Supplied information:
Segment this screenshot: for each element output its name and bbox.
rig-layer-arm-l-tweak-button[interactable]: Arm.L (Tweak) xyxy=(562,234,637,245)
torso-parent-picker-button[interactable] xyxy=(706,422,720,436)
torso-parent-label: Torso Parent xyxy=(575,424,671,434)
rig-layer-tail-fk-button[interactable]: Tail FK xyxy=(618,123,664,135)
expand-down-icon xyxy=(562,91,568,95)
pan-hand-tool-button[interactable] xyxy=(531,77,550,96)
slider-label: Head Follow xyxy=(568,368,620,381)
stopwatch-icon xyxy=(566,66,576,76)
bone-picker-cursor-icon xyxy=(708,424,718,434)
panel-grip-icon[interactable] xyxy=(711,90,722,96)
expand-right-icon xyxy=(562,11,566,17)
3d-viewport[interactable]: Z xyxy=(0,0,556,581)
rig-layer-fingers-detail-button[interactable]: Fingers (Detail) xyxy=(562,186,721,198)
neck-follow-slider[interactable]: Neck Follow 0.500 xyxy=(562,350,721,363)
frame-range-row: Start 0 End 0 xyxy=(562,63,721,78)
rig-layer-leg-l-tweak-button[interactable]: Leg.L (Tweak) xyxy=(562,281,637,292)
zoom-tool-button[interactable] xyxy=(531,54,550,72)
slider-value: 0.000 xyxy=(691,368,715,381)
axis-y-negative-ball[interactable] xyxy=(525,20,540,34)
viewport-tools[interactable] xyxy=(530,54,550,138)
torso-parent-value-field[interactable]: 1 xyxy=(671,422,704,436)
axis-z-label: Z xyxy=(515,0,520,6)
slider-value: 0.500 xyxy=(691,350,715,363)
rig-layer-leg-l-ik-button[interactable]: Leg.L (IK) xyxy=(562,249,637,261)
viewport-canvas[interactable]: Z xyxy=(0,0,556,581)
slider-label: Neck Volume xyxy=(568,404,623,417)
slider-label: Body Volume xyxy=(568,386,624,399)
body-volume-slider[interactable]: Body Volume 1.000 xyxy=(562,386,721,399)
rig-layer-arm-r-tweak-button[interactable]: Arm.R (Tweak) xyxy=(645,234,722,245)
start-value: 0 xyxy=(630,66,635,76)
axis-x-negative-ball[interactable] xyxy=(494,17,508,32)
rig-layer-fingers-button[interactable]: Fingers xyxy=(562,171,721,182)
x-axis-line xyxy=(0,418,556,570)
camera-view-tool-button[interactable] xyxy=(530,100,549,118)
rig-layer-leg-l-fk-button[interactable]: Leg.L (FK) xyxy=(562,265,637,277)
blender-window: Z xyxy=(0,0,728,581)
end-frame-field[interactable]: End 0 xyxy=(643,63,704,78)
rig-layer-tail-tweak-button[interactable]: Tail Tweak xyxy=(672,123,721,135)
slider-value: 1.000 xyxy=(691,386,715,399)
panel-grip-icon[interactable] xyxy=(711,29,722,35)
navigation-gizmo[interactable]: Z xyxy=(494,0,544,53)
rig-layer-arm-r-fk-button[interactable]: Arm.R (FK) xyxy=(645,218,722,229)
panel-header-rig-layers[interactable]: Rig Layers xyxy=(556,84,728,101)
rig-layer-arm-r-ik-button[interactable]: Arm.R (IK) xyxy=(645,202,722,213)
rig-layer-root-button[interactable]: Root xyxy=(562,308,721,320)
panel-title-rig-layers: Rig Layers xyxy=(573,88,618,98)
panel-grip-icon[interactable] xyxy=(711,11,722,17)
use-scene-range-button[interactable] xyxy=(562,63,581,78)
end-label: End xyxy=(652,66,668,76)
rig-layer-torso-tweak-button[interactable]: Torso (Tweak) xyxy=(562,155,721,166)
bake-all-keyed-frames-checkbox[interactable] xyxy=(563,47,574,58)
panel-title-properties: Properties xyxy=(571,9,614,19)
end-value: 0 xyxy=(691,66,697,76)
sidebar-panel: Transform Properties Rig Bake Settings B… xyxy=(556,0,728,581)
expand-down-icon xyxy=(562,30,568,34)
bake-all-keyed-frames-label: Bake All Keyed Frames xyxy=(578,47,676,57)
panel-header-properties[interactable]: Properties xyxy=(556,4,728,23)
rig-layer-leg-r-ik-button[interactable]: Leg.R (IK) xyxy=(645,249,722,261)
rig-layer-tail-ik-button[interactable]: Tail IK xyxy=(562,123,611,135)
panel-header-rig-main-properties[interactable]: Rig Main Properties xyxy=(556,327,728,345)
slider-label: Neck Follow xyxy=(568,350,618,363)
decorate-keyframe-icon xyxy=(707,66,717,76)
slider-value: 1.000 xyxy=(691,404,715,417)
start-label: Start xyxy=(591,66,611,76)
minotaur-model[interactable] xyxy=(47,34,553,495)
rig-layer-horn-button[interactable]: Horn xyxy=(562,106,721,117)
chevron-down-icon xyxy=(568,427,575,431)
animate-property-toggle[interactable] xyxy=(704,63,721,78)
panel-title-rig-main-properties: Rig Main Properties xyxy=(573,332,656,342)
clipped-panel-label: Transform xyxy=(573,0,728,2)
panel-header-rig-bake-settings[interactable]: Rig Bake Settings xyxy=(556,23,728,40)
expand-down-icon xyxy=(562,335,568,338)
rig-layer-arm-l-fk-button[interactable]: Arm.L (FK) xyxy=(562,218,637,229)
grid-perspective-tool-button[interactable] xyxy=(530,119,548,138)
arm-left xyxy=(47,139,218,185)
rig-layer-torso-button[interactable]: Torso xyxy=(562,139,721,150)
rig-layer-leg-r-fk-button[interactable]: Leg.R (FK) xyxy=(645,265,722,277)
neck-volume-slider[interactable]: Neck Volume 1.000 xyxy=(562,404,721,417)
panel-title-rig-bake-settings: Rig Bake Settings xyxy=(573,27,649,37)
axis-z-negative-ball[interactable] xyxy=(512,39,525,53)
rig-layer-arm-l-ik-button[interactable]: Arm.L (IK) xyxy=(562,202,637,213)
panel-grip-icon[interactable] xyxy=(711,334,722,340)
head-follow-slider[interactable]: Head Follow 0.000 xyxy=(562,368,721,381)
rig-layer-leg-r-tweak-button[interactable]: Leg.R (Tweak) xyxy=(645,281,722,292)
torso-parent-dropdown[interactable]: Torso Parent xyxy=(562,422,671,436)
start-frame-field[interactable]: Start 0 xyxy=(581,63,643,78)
==
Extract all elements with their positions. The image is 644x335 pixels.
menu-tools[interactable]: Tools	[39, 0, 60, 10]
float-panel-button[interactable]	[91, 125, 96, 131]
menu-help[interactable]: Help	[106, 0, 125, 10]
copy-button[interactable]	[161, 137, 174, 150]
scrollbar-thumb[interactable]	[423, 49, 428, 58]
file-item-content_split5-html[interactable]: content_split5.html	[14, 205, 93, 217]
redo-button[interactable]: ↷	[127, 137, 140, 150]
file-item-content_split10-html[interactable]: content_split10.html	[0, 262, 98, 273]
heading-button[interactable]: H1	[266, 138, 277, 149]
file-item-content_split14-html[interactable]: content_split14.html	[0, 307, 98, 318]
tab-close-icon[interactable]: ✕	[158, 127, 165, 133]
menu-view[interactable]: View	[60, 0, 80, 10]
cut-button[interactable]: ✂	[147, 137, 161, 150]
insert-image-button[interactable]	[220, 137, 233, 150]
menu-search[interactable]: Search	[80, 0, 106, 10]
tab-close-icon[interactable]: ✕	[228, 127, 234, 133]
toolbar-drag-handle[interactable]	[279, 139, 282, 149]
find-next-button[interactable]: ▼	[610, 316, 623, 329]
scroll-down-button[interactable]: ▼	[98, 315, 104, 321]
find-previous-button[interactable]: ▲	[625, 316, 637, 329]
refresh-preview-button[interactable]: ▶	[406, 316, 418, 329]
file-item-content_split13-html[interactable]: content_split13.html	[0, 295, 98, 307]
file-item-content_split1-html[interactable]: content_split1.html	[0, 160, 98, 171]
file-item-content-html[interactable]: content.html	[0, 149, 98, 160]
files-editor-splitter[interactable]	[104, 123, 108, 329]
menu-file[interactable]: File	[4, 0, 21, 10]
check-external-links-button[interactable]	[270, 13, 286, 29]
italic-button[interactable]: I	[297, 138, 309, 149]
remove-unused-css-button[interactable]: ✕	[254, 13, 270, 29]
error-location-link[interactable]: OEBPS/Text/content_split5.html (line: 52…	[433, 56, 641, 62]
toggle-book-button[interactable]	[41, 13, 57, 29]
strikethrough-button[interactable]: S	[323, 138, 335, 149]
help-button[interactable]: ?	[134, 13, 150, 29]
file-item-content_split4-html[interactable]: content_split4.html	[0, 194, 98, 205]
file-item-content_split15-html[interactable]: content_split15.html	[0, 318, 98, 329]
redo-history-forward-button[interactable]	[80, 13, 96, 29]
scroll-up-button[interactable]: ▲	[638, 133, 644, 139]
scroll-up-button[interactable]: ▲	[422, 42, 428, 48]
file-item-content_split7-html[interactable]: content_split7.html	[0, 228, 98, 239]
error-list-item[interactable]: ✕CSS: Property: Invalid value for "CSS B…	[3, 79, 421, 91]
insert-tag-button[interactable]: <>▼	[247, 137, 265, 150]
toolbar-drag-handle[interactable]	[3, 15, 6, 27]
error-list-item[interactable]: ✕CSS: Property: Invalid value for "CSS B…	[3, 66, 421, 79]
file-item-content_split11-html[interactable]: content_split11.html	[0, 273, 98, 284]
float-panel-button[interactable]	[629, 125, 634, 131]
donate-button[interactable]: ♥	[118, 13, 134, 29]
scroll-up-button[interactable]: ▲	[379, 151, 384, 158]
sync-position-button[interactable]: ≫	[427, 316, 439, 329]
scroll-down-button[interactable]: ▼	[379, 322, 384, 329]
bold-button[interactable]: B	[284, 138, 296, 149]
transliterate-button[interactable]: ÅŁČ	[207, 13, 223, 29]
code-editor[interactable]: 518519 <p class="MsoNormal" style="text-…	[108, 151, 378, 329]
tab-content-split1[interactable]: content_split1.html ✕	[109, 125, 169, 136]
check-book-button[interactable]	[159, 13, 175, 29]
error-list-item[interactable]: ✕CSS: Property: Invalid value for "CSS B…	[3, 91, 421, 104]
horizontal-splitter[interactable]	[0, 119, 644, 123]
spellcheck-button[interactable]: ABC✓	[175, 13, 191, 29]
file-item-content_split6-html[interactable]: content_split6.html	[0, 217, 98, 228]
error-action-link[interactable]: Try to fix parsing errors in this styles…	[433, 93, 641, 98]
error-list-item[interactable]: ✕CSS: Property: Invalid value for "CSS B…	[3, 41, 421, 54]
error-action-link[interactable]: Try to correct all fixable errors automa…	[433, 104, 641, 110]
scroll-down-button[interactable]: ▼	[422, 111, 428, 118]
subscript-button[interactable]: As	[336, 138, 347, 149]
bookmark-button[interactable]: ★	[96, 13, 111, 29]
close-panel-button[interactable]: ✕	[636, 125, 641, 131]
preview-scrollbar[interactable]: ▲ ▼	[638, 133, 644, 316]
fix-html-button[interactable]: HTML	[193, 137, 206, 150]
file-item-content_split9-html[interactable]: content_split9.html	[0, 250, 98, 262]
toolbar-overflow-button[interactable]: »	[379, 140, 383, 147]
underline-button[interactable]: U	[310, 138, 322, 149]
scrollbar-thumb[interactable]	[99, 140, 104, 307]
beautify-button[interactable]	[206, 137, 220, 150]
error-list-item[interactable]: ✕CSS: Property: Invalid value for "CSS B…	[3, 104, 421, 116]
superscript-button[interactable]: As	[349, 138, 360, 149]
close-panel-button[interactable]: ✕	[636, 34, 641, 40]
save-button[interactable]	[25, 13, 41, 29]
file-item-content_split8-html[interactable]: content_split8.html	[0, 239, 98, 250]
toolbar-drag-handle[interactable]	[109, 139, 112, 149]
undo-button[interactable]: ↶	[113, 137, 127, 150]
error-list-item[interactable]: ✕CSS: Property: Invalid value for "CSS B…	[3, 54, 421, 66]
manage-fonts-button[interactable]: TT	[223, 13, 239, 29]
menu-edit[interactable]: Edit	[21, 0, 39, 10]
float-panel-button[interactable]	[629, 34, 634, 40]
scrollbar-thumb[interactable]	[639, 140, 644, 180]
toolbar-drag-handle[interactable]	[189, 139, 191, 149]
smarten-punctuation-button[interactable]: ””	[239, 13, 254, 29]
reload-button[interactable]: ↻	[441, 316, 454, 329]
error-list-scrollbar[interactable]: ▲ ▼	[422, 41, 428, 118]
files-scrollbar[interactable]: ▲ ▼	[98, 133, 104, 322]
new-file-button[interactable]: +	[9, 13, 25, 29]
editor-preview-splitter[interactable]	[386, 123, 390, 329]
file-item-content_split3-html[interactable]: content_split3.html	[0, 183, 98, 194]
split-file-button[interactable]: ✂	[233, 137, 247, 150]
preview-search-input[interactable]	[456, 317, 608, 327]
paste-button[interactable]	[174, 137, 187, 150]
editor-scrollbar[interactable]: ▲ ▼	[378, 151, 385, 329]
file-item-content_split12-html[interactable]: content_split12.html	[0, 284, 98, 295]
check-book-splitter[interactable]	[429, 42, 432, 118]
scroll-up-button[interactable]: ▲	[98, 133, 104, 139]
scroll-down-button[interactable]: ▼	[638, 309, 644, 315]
...
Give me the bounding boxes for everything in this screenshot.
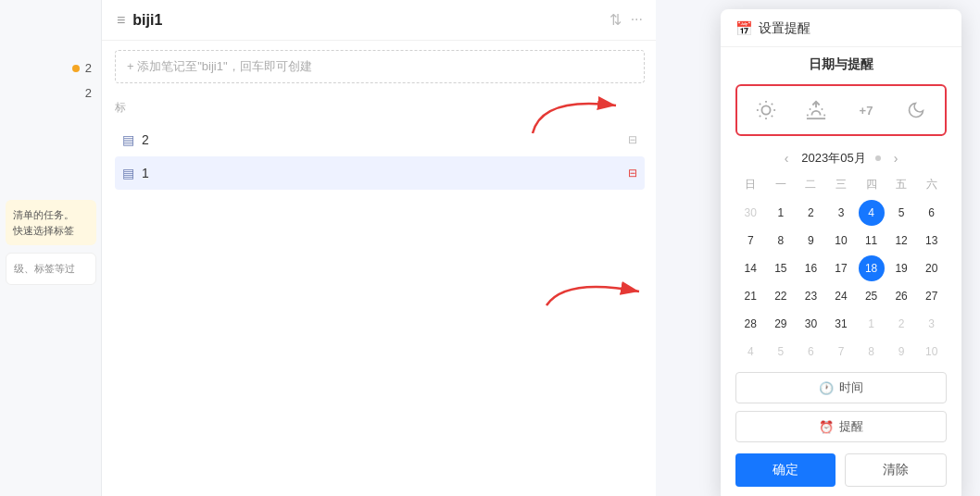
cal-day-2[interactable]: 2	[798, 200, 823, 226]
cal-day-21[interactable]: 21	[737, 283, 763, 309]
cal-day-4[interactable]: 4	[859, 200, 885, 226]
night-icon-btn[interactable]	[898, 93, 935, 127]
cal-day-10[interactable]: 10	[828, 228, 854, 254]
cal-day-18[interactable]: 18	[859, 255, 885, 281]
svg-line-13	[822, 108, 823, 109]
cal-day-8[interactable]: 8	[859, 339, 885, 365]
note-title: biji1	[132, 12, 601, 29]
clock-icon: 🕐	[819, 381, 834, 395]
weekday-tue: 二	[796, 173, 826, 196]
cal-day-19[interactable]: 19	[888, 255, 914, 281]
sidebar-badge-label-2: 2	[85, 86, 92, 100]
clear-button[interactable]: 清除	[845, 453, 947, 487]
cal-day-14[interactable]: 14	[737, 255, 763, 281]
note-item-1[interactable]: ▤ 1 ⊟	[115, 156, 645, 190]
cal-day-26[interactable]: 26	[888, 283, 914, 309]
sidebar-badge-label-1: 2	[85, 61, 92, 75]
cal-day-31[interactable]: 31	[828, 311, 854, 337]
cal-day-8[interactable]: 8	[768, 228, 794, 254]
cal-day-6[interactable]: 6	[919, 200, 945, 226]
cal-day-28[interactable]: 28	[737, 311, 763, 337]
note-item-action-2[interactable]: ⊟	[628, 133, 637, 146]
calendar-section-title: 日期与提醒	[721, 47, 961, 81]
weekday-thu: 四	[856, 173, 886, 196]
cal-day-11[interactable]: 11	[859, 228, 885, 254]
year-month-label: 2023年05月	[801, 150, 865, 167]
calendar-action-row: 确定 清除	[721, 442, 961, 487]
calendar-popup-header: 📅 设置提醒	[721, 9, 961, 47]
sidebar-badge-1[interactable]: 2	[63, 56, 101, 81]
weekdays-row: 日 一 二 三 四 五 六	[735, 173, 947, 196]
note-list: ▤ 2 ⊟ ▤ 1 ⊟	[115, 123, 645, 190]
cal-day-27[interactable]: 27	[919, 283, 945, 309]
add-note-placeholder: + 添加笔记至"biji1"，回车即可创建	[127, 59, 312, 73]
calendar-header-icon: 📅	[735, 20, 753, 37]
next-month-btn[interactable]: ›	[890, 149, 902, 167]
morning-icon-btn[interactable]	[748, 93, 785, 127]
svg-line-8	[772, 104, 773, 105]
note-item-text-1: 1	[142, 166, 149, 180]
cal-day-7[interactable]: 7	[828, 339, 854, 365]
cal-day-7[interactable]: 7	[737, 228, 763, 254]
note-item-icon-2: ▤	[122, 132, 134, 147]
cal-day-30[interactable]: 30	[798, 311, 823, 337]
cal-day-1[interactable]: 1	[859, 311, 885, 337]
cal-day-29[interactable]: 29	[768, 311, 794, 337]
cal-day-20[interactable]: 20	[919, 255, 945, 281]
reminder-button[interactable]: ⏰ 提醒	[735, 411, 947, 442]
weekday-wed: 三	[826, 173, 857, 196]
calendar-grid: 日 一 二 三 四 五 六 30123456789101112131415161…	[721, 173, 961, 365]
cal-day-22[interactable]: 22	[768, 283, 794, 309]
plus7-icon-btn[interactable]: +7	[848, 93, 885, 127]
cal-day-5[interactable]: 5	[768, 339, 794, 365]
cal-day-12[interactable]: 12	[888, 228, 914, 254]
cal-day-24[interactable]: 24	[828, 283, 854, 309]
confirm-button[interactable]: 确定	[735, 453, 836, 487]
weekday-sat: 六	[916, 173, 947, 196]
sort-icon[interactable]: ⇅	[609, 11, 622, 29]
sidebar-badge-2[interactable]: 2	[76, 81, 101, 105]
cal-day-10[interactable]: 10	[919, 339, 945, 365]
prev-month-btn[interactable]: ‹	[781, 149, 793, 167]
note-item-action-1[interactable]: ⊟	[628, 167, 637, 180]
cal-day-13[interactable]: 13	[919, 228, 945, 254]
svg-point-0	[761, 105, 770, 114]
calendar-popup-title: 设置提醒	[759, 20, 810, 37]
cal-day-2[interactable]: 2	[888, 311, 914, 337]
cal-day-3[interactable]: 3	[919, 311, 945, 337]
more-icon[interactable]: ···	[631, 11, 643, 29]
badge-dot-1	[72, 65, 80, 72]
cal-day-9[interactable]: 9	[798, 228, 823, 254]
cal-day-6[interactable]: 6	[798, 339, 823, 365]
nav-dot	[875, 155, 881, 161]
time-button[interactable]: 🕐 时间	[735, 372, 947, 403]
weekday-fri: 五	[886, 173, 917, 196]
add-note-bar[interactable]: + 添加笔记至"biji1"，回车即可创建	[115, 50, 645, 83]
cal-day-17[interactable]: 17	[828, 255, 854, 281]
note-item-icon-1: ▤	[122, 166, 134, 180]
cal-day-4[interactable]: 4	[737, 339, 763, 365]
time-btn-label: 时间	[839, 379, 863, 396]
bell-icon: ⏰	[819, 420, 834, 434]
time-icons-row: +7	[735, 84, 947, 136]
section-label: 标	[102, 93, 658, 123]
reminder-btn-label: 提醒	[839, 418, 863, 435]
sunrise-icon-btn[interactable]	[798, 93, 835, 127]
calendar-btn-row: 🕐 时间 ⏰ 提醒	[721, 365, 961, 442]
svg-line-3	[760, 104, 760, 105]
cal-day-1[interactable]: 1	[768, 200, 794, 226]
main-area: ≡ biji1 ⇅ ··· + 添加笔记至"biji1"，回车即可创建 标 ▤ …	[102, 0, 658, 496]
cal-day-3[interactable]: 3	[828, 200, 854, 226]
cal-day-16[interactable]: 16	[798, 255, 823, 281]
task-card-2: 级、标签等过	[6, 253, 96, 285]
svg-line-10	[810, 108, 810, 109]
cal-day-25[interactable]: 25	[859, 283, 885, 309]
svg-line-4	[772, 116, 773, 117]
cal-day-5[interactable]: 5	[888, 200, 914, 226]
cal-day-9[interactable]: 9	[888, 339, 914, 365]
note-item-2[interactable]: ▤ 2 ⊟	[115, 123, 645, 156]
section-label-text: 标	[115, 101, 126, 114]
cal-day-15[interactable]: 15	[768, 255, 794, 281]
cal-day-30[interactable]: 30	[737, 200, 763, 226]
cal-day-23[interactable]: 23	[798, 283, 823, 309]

What the exercise asks:
Search the records for the word "negative" and copy out every line that holds it.

Exercise response:
axis-y-negative-ball[interactable] xyxy=(525,20,540,34)
axis-x-negative-ball[interactable] xyxy=(494,17,508,32)
axis-z-negative-ball[interactable] xyxy=(512,39,525,53)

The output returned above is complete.